[[ RECORDS FOR PROCESSING open ]]
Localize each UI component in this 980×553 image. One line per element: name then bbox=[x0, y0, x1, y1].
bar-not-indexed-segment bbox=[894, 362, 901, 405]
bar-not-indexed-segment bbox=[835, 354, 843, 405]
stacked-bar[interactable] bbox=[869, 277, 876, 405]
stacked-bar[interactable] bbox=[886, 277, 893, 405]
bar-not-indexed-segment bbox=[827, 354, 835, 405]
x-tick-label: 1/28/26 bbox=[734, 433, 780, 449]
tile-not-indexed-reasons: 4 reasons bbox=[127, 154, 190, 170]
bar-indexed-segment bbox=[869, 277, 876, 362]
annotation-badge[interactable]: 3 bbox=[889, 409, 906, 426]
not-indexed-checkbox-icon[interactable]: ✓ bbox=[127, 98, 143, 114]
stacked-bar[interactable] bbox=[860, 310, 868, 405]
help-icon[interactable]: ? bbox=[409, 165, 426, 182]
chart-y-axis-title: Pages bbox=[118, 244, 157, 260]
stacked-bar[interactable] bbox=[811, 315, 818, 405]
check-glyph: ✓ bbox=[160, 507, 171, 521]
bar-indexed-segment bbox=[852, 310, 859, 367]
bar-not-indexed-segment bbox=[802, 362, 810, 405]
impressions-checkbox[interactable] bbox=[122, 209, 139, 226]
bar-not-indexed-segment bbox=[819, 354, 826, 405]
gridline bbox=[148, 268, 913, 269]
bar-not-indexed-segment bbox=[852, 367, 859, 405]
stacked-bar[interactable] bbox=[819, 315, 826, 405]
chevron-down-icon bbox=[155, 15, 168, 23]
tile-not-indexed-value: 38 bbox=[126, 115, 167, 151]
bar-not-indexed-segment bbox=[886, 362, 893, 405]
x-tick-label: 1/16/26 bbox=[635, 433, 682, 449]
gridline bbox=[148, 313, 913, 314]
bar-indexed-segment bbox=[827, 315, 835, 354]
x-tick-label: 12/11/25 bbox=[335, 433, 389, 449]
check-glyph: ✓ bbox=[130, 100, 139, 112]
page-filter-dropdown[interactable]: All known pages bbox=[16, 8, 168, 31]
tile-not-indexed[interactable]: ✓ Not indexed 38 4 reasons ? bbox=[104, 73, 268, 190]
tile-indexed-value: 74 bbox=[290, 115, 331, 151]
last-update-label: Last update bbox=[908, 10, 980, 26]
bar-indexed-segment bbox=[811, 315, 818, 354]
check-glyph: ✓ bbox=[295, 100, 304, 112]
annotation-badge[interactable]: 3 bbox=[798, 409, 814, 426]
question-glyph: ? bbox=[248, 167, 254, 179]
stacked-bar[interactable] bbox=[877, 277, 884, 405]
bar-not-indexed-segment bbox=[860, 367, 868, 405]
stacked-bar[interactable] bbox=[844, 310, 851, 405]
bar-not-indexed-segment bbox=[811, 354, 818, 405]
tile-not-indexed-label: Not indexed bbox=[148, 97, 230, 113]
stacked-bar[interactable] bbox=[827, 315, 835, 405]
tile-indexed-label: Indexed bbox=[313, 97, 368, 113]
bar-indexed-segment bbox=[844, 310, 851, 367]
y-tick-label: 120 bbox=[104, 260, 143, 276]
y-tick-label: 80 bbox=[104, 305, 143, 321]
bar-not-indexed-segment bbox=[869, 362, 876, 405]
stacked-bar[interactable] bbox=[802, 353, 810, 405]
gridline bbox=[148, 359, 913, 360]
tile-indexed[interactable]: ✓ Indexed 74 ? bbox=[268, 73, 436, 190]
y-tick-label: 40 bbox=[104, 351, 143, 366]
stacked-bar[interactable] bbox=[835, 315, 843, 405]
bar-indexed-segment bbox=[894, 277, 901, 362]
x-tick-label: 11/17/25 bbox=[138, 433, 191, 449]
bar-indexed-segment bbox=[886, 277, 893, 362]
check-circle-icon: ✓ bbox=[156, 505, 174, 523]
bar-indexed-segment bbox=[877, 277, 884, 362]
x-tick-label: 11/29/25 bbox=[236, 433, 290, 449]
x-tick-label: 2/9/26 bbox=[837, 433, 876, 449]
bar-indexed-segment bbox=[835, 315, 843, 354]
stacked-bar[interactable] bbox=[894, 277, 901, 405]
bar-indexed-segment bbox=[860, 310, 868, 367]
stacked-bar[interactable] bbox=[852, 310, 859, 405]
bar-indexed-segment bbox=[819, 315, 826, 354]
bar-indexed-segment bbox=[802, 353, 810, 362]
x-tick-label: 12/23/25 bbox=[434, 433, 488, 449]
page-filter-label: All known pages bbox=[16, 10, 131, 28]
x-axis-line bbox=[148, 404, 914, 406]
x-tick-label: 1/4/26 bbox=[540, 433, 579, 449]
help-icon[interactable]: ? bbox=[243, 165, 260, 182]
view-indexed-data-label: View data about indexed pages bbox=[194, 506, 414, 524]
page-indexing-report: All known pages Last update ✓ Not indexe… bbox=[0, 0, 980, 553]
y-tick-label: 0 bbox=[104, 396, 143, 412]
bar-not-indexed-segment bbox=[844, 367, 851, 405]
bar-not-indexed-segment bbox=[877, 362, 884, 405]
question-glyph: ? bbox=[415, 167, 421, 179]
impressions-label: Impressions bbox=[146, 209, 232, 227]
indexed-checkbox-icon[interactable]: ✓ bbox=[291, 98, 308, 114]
[[ RECORDS FOR PROCESSING closed ]]
Your task is to repeat the entries exactly.

SOLUTION BELOW ->
Localize each UI component in this 980×553 image. One line per element: name then bbox=[x0, y0, x1, y1].
bar-not-indexed-segment bbox=[894, 362, 901, 405]
bar-not-indexed-segment bbox=[835, 354, 843, 405]
stacked-bar[interactable] bbox=[869, 277, 876, 405]
stacked-bar[interactable] bbox=[886, 277, 893, 405]
bar-not-indexed-segment bbox=[827, 354, 835, 405]
x-tick-label: 1/28/26 bbox=[734, 433, 780, 449]
tile-not-indexed-reasons: 4 reasons bbox=[127, 154, 190, 170]
bar-indexed-segment bbox=[869, 277, 876, 362]
annotation-badge[interactable]: 3 bbox=[889, 409, 906, 426]
not-indexed-checkbox-icon[interactable]: ✓ bbox=[127, 98, 143, 114]
stacked-bar[interactable] bbox=[860, 310, 868, 405]
help-icon[interactable]: ? bbox=[409, 165, 426, 182]
chart-y-axis-title: Pages bbox=[118, 244, 157, 260]
stacked-bar[interactable] bbox=[811, 315, 818, 405]
check-glyph: ✓ bbox=[160, 507, 171, 521]
bar-indexed-segment bbox=[852, 310, 859, 367]
bar-not-indexed-segment bbox=[802, 362, 810, 405]
impressions-checkbox[interactable] bbox=[122, 209, 139, 226]
bar-not-indexed-segment bbox=[819, 354, 826, 405]
gridline bbox=[148, 268, 913, 269]
bar-not-indexed-segment bbox=[852, 367, 859, 405]
stacked-bar[interactable] bbox=[819, 315, 826, 405]
chevron-down-icon bbox=[155, 15, 168, 23]
tile-not-indexed-value: 38 bbox=[126, 115, 167, 151]
bar-not-indexed-segment bbox=[886, 362, 893, 405]
x-tick-label: 1/16/26 bbox=[635, 433, 682, 449]
gridline bbox=[148, 313, 913, 314]
bar-indexed-segment bbox=[827, 315, 835, 354]
x-tick-label: 12/11/25 bbox=[335, 433, 389, 449]
check-glyph: ✓ bbox=[130, 100, 139, 112]
page-filter-dropdown[interactable]: All known pages bbox=[16, 8, 168, 31]
tile-not-indexed[interactable]: ✓ Not indexed 38 4 reasons ? bbox=[104, 73, 268, 190]
tile-indexed-value: 74 bbox=[290, 115, 331, 151]
last-update-label: Last update bbox=[908, 10, 980, 26]
bar-indexed-segment bbox=[811, 315, 818, 354]
check-glyph: ✓ bbox=[295, 100, 304, 112]
annotation-badge[interactable]: 3 bbox=[798, 409, 814, 426]
question-glyph: ? bbox=[248, 167, 254, 179]
stacked-bar[interactable] bbox=[877, 277, 884, 405]
bar-not-indexed-segment bbox=[860, 367, 868, 405]
stacked-bar[interactable] bbox=[844, 310, 851, 405]
bar-not-indexed-segment bbox=[811, 354, 818, 405]
tile-not-indexed-label: Not indexed bbox=[148, 97, 230, 113]
stacked-bar[interactable] bbox=[827, 315, 835, 405]
tile-indexed-label: Indexed bbox=[313, 97, 368, 113]
bar-indexed-segment bbox=[844, 310, 851, 367]
y-tick-label: 120 bbox=[104, 260, 143, 276]
y-tick-label: 80 bbox=[104, 305, 143, 321]
bar-not-indexed-segment bbox=[869, 362, 876, 405]
stacked-bar[interactable] bbox=[802, 353, 810, 405]
gridline bbox=[148, 359, 913, 360]
tile-indexed[interactable]: ✓ Indexed 74 ? bbox=[268, 73, 436, 190]
y-tick-label: 40 bbox=[104, 351, 143, 366]
stacked-bar[interactable] bbox=[835, 315, 843, 405]
bar-indexed-segment bbox=[894, 277, 901, 362]
x-tick-label: 11/17/25 bbox=[138, 433, 191, 449]
bar-indexed-segment bbox=[886, 277, 893, 362]
check-circle-icon: ✓ bbox=[156, 505, 174, 523]
bar-indexed-segment bbox=[877, 277, 884, 362]
x-tick-label: 11/29/25 bbox=[236, 433, 290, 449]
x-tick-label: 2/9/26 bbox=[837, 433, 876, 449]
bar-indexed-segment bbox=[835, 315, 843, 354]
stacked-bar[interactable] bbox=[894, 277, 901, 405]
bar-indexed-segment bbox=[860, 310, 868, 367]
stacked-bar[interactable] bbox=[852, 310, 859, 405]
bar-indexed-segment bbox=[819, 315, 826, 354]
bar-indexed-segment bbox=[802, 353, 810, 362]
x-tick-label: 12/23/25 bbox=[434, 433, 488, 449]
page-filter-label: All known pages bbox=[16, 10, 131, 28]
x-axis-line bbox=[148, 404, 914, 406]
x-tick-label: 1/4/26 bbox=[540, 433, 579, 449]
help-icon[interactable]: ? bbox=[243, 165, 260, 182]
view-indexed-data-label: View data about indexed pages bbox=[194, 506, 414, 524]
page-indexing-report: All known pages Last update ✓ Not indexe… bbox=[0, 0, 980, 553]
y-tick-label: 0 bbox=[104, 396, 143, 412]
bar-not-indexed-segment bbox=[844, 367, 851, 405]
bar-not-indexed-segment bbox=[877, 362, 884, 405]
question-glyph: ? bbox=[415, 167, 421, 179]
impressions-label: Impressions bbox=[146, 209, 232, 227]
indexed-checkbox-icon[interactable]: ✓ bbox=[291, 98, 308, 114]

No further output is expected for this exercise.